By Martin Patience
BBC News, Beijing
Jong Li Na shares an apartment only just bigger than her bed
Millions of people have poured into the Chinese capital Beijing from the countryside, but with not enough homes to go around, some end up living underground in old air-raid shelters, basements and tunnels.
Even by Beijing's standards, a sprawling city of almost 20 million, it was not the easiest of addresses to find.
We arrived at a 20-storey apartment building on the outskirts of town, where the subway lines stopped and huge cauldron-like power stations reared into view.
But instead of taking the lift up into the apartments, we entered an easy-to-miss doorway, and descended a dark flight of stairs. The echoes of our footsteps flooded our ears.
Then, in front of us, was a thick steel door with two bolts across it. It was the only clue that this was an air raid shelter. It was also a place that dozens of people called home.
Walking along the dark and dingy corridors, you could hear the muffled sounds of life.
We had arranged to meet two young women living in the shelter. One was Jong Li Na, a tough 18-year-old who was trying to make it in the big city.
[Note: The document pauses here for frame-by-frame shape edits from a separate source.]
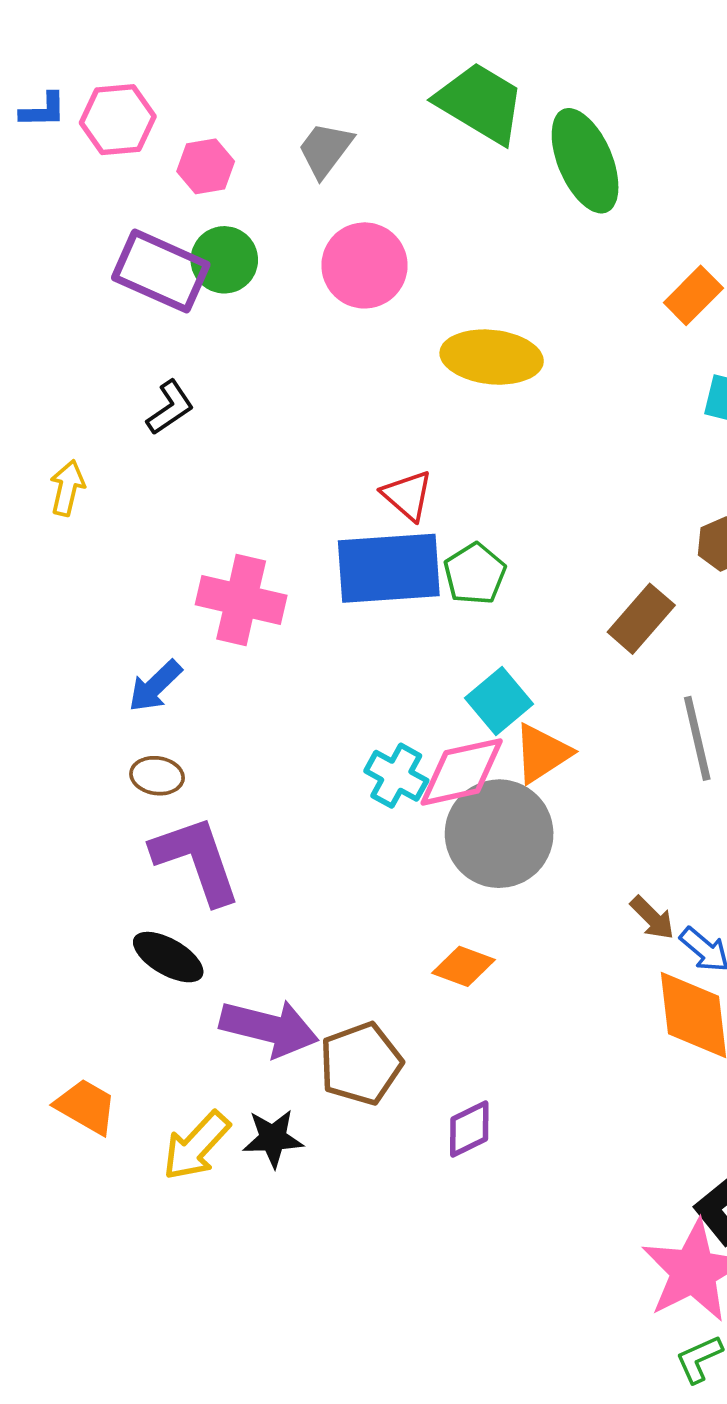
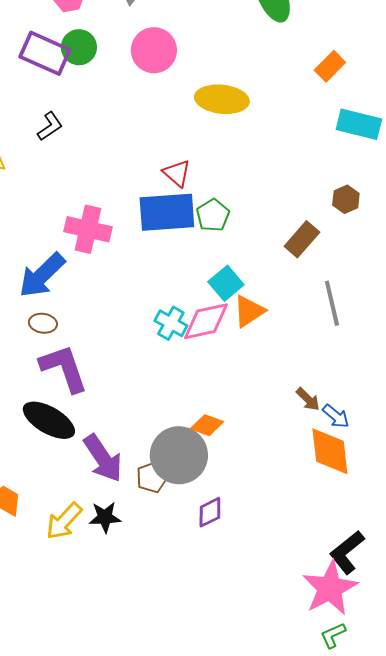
blue arrow: (155, 686) -> (42, 275), size x1.6
gray circle: (499, 834) -> (179, 455), moved
black ellipse: (168, 957) -> (49, 420), size x1.4
purple arrow: (269, 1028) -> (103, 458), turned 42
brown pentagon: (361, 1064) -> (152, 477), size x0.7

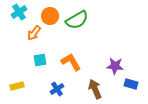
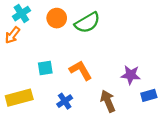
orange arrow: (34, 33) -> (12, 35), moved
blue rectangle: (131, 84) -> (149, 95), turned -32
yellow rectangle: (17, 86) -> (19, 98), size x1.6

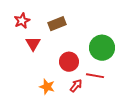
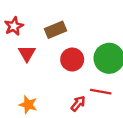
red circle: (69, 62) -> (72, 59), moved
orange star: (47, 87) -> (28, 105), moved

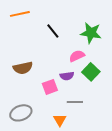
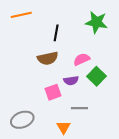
black line: (53, 31) -> (56, 33), turned 49
green star: (91, 33) -> (96, 22), moved
brown semicircle: (23, 68) -> (48, 58), moved

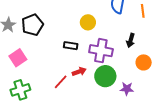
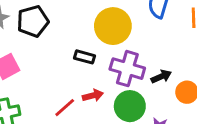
yellow circle: (88, 22) -> (113, 26), size x1.6
black arrow: (131, 40) -> (161, 76), moved, turned -136

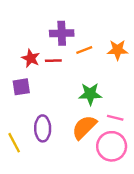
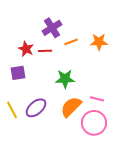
purple cross: (62, 33) -> (52, 28), turned -30
green star: (90, 94) -> (65, 79), moved
purple ellipse: (43, 128) -> (36, 108), turned 50
yellow line: (14, 143) -> (12, 110), moved

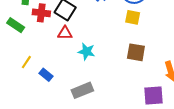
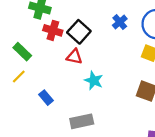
green rectangle: (16, 25) -> (22, 52), moved
yellow line: (26, 62) -> (19, 76), moved

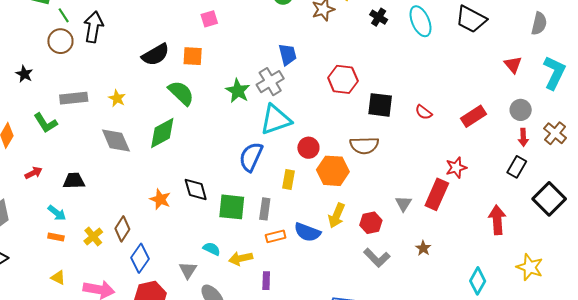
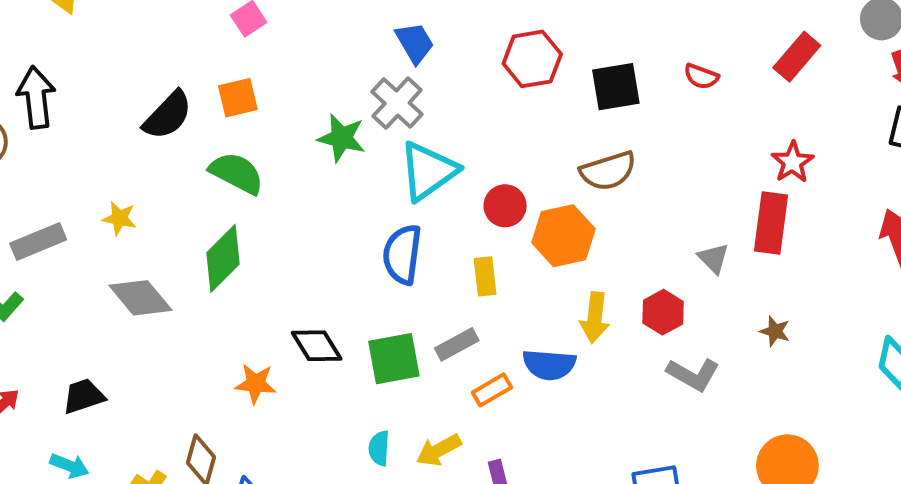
gray rectangle: (265, 209) -> (457, 344), turned 70
cyan semicircle: (212, 249) -> (379, 448), turned -96

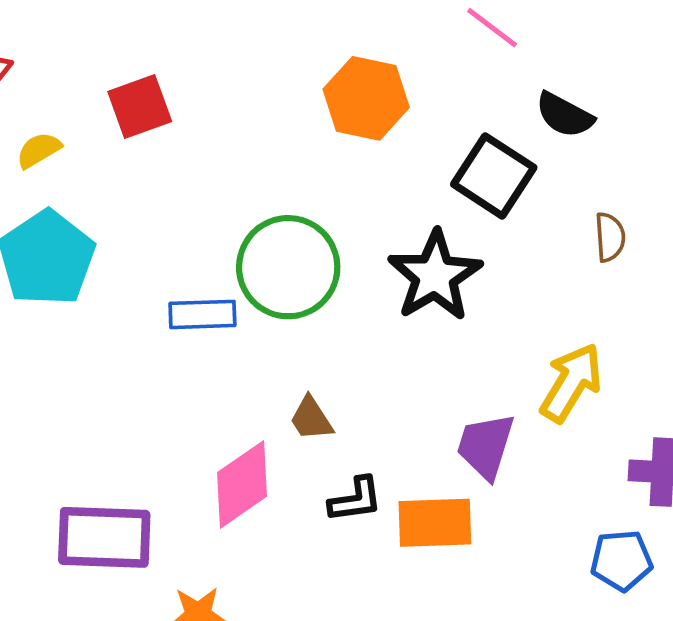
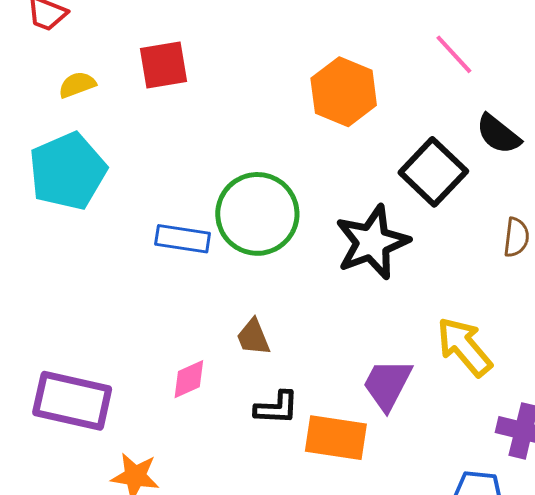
yellow arrow: (571, 383) -> (464, 347), turned -82
pink diamond: (242, 484) -> (189, 379), size x0.6

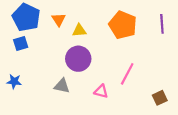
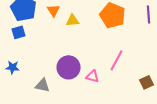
purple circle: (78, 59) -> (68, 67), moved
gray triangle: (62, 86) -> (42, 85), moved

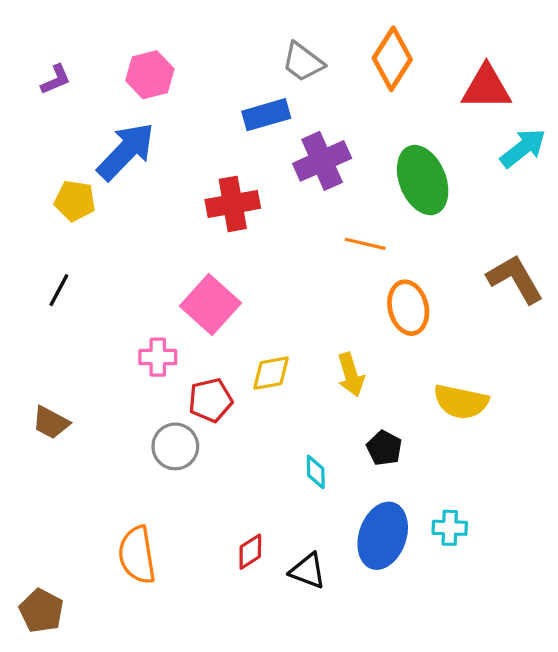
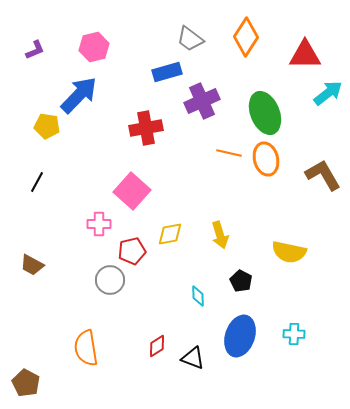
orange ellipse: (408, 308) -> (266, 159), moved
cyan cross: (450, 528) -> (294, 334), moved

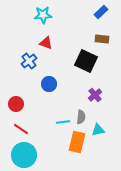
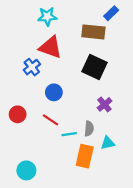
brown rectangle: (102, 39) -> (93, 32), moved, size x1.5
red triangle: (46, 43) -> (51, 47), size x1.6
red line: (21, 129) -> (51, 120), moved
cyan circle: (24, 155) -> (26, 170), size x0.7

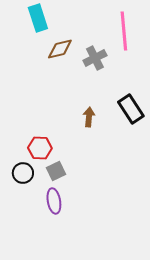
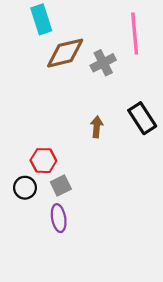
brown diamond: (60, 49) -> (65, 53), size x1.4

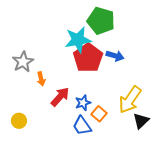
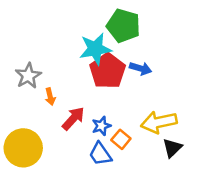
yellow arrow: (130, 100) -> (159, 122), turned 44
yellow circle: (19, 121) -> (23, 148), size x2.0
A rapid house-building project is under way in Beijing
She had found work in a restaurant as a waitress, but had quit her job and now was trying to find something better.
An old colleague, Peng Jing, was her room-mate. She was from southern China, and had a loud, throaty voice which boomed off the walls.
Their home was one tiny room. There was a single bed, which they both slept in, and enough space for a small chest of drawers.
They shared three toilets with the 100 or so other people living in the shelter.
For these damp surroundings, the women paid about £30 a month.
If you wanted to hire a TV that would be £5 extra. To get reception for that TV, that would be another £1.50 for the month.
Perhaps unsurprisingly, Li Na said the shelter was affecting her health.
At least twice a day she would leave her room and go outside. She would suck in the air and watch the city. Normal life above ground.
No-one knows for sure how many people live in the shelters and tunnels, bunkers and basements of Beijing. They are sometimes called the "mouse tribe", and could number one million.
Most are migrants, sweeping into China's cities in the last decade or so, the largest wave of urbanisation in human history.
In the past affordable homes have gone to officials or property developers
Priced out of the property market, they have been living under the pavements in a city of rapid change.
Beijing has seen its population swell by more than six million in the past decade.
Little wonder the authorities have run into some difficulties. There was a ruling last year that those living in the city's air-raid shelters were to be moved out. But like many rulings here, there has been little follow-through.
Chinese authorities aim to build 10 million new affordable homes across the country this year. In the next five years, they hope to build a total of 35 million. The numbers, as always in China, are astonishing.
These new apartments are to be aimed at poor and middle-class families to either rent or buy.
Well, that is the idea. But the track record is not particularly good.
In the past, many of these affordable homes have been snapped up either by government officials or property developers, who have then sold them on at enormous profit.
Emerging from below
Back underground, Li Na and her friend prepared for a night out.
Li Na avidly did her make-up - putting on blusher, holding up the mirror, and then put it down on the folds of the bed sheets. Every few minutes, she would re-do it.
They were not planning to do anything fancy, as they did not have much money.
Adverts for underground rooms available for rent are posted on walls
They would probably eat street snacks and then wander to a local park, where the elderly often gathered to dance in the evenings.
Being underground, of course, you have no idea what the weather is like upstairs.
I did not have the heart to tell them it was raining (extremely rare for Beijing) and so there would not be any dancing.
But even then, I doubt it would have dampened their enthusiasm.
Despite starting at the very bottom, Li Na was determined to make the best of her life.
"When I look up at the high buildings, I see the neon lights," she told me.
"I see the hundreds of windows and homes and of course I dream that one day, I'll buy my own apartment."